The CCPA is the most comprehensive privacy law in the United States. It is a model for other states and is transforming how businesses do business in California. It covers companies worldwide that do business in California and collect personal information from consumers. A business must comply with the CCPA if it satisfies one of three thresholds. These thresholds are annual gross revenues over $25 million; obtaining personal information of 50,000 or more California residents, households, or devices annually; or deriving 50 percent or more annual revenue from selling consumer personal information.
Transparency
Transparency is a key part of the consumer privacy act. It requires businesses to be upfront about collecting and using consumers’ personal information. It also provides a right of access to consumers’ personal information and gives them the ability to request changes or deletions to their information. Transparency is important because it helps build trust between companies and their employees. Employees want to know what’s happening behind the scenes, especially when it affects their work. They want to know that the company is transparent about its goals and policies, and they want to feel comfortable enough with their bosses to ask questions. For transparency to be effective, businesses need to put in the time and effort to make it happen. This can be done through careful planning and thoughtful communication between executives and their teams.
Control
As technology and data become increasingly critical in our daily lives, many share personal information with businesses. We may be asked to provide our names, addresses, credit card numbers, Social Security numbers, medical records, biometric data, precise geolocation information, and more. The California Consumer Privacy Act summary aims to protect this information from unauthorized collection, use, or disclosure. To do so, the Act requires companies to consider how they collect and use this information. For example, companies need to be careful about storing or selling this type of information when the consumer is not in California. And they need to be alert to the fact that their privacy policies and Web sites will need to be updated to comply with the Act’s requirements. Among the most exciting aspects of the CCPA is its creation of a consumer privacy fund to help offset costs incurred by the state courts and Attorney General in enforcing the law. This fund is available for use by the Director of Finance, who must consider how it will be spent promptly to ensure that the funds are not used for any purpose other than to offset those costs. The CCPA can potentially change the face of privacy law in California and beyond. The most important thing is to prepare for the changes ahead of time and be sure to take advantage of all of the tools and resources Bloomberg Law provides to help you do so.
Accountability
When new state legislation comes into effect, it can feel like a jumbled grab bag of rules and regulations that don’t always make sense to your organization.
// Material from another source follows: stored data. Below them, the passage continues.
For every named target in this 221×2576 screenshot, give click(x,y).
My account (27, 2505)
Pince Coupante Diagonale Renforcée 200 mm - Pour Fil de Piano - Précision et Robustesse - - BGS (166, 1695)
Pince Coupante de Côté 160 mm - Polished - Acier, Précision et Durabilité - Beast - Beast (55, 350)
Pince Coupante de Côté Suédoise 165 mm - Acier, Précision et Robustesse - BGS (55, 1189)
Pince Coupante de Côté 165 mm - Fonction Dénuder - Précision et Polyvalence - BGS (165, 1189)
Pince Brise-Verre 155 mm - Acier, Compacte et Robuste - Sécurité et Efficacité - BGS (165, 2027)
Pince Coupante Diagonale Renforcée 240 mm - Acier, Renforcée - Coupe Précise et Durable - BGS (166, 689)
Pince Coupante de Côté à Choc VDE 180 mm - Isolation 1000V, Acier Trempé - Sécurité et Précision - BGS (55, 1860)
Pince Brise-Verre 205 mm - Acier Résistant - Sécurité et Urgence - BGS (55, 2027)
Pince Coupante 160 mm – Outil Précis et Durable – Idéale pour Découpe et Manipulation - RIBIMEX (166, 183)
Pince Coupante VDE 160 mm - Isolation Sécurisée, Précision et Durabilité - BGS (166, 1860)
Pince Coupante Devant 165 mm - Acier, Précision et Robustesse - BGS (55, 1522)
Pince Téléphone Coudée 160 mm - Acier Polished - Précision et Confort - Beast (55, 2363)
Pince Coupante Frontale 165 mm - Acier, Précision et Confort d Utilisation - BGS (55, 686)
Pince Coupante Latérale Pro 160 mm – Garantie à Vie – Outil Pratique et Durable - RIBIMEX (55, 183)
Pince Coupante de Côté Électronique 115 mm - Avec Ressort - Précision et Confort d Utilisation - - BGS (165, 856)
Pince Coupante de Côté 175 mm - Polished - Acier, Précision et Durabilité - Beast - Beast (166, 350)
This is particularly true when it comes to a law that covers your business’s handling of consumer data. One way the CPRA addresses accountability is by requiring businesses to respond to verified consumer requests about records they have collected. This means businesses must provide specific personal information that consumers can verify and easily understand. The CPRA also gives consumers the right to limit how businesses use their personal information. This includes the right to direct a business to use or disclose their sensitive personal information only for specific purposes, such as providing them with products or services they request. Finally, the CPRA requires businesses to provide consumers with the ability to change or delete their personal information in cases where they no longer wish to have it shared. This can help to reduce data breaches and increase a business’s profitability.
Access
Access is a consumer’s right to obtain information from a business or service provider regarding how that company collects, uses, and shares personal data about them. It also includes a right to be told where the information has been shared and a right to have that information corrected if it is inaccurate or no longer relevant. The California Consumer Privacy Act applies to all companies that serve consumers in California and that make at least $25 million in revenue each year. Additionally, all companies with personal data on at least 50,000 people or earning more than half of their revenues from selling consumers’ personal information are subject to the law. As with GDPR, the CCPA allows a consumer to demand to see all of the data a company has collected about them and a complete list of third parties with whom they have shared that data. This data can often be massive and include hundreds to thousands of terabytes of information. The CCPA also establishes a private right of action for consumers with personal information or email login information stolen by a breach. These consumers can bring lawsuits for the greater of actual or statutory damages based on the amount of personal information stolen in each incident.